Skocz do zawartości

wyrównanie podłogi


Recommended Posts

Napisano
Cześć,
zwracam się do Was z pytaniem, gdyż mam mam do wyrównania podłogę w łazience w starym mieszkaniu (odziedziczonym po babci). Podłoga obecnie to wylewka betonowa przykryta wykładziną. Łazienka ma wielkość ok 4 m2 i między jedną a drugą skrajną ścianą różnica wysokości podłogi to ok 8 cm! Czym to najlepiej wyrównać? Czy można suchym jastrychem z posypką keramzytem na taką różnicę 8 cm?
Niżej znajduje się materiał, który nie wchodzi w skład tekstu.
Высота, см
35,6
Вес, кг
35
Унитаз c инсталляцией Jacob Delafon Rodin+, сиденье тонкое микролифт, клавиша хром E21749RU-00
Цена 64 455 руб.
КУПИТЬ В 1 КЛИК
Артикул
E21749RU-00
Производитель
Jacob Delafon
Betonem wylać? Zaprawą wyrównującą? Czy strop wytrzyma takie obciążenie?

Chciałem wyrównać i położyć płytki.
Pozdrawiam

Napisano
W tak małym pomieszczeniu, 8 cm odchylenia od poziomu raczej mało prawdopodobne, ale może się zdarzyć - warto jeszcze raz sprawdzić bo poziomnice bywają źle ustawione.

Co do wyrównania - trzeba to zrobić etapami. Najpierw wyrównać miejsca gdzie grubość przekracza 3 cm (zaprawą cementową) a po stwardnieniu wstępnie wyrównać zaprawą samorozlewną do poziomu ± 0,5 cm. Na koniec wylać wylewkę samorozlewną cienkowarstwową, a przed ułożeniem płytek pokryć podłogę tzw. płynną folią.
Napisano (edytowany)
Cytat

W tak małym pomieszczeniu, 8 cm odchylenia od poziomu raczej mało prawdopodobne, ale może się zdarzyć - warto jeszcze raz sprawdzić bo poziomnice bywają źle ustawione.
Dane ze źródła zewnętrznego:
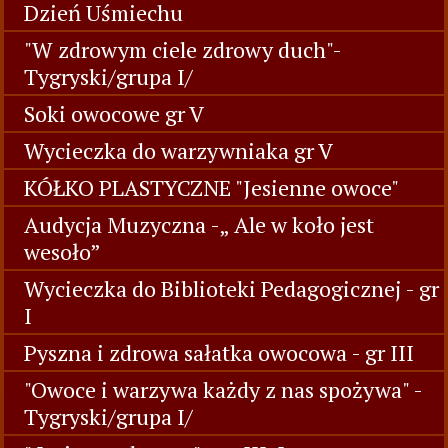
Dzień Uśmiechu
"W zdrowym ciele zdrowy duch"-
Tygryski/grupa I/
Soki owocowe gr V
Wycieczka do warzywniaka gr V
KÓŁKO PLASTYCZNE "Jesienne owoce"
Audycja Muzyczna -„ Ale w koło jest
wesoło”
Wycieczka do Biblioteki Pedagogicznej - gr
I
Pyszna i zdrowa sałatka owocowa - gr III
"Owoce i warzywa każdy z nas spożywa" -
Tygryski/grupa I/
Co do wyrównania - trzeba to zrobić etapami. Najpierw wyrównać miejsca gdzie grubość przekracza 3 cm (zaprawą cementową) a po stwardnieniu wstępnie wyrównać zaprawą samorozlewną do poziomu ? 0,5 cm. Na koniec wylać wylewkę samorozlewną cienkowarstwową, a przed ułożeniem płytek pokryć podłogę tzw. płynną folią.



Bardzo dziękuję za odpowiedź. Kliknąłem pomocna porada icon_smile.gif
Czyli rozumiem, że zaprawy cementowej tylko 3 cm wylać a na to zaprawę samorozlewna ok 5 cm,a później na to wszystko zaprawe samorozlewna cienkowarstwowowa tak? Czy potrzebuje płynnej foli jeśli użyję wylewki samorozlewnej do łazienek odpornej na wilgoć? Edytowano przez cerling (zobacz historię edycji)
Napisano
Cytat

W tak małym pomieszczeniu, 8 cm odchylenia od poziomu raczej mało prawdopodobne, ale może się zdarzyć - warto jeszcze raz sprawdzić bo poziomnice bywają źle ustawione.
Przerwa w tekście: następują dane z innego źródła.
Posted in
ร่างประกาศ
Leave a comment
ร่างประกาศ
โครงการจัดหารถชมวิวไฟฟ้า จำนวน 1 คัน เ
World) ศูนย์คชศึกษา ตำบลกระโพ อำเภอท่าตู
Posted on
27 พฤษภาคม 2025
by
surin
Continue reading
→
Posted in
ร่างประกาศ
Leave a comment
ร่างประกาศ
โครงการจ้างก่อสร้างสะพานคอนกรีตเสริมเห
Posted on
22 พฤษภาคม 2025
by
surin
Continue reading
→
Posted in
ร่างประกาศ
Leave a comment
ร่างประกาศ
Co do wyrównania - trzeba to zrobić etapami. Najpierw wyrównać miejsca gdzie grubość przekracza 3 cm (zaprawą cementową) a po stwardnieniu wstępnie wyrównać zaprawą samorozlewną do poziomu ± 0,5 cm. Na koniec wylać wylewkę samorozlewną cienkowarstwową, a przed ułożeniem płytek pokryć podłogę tzw. płynną folią.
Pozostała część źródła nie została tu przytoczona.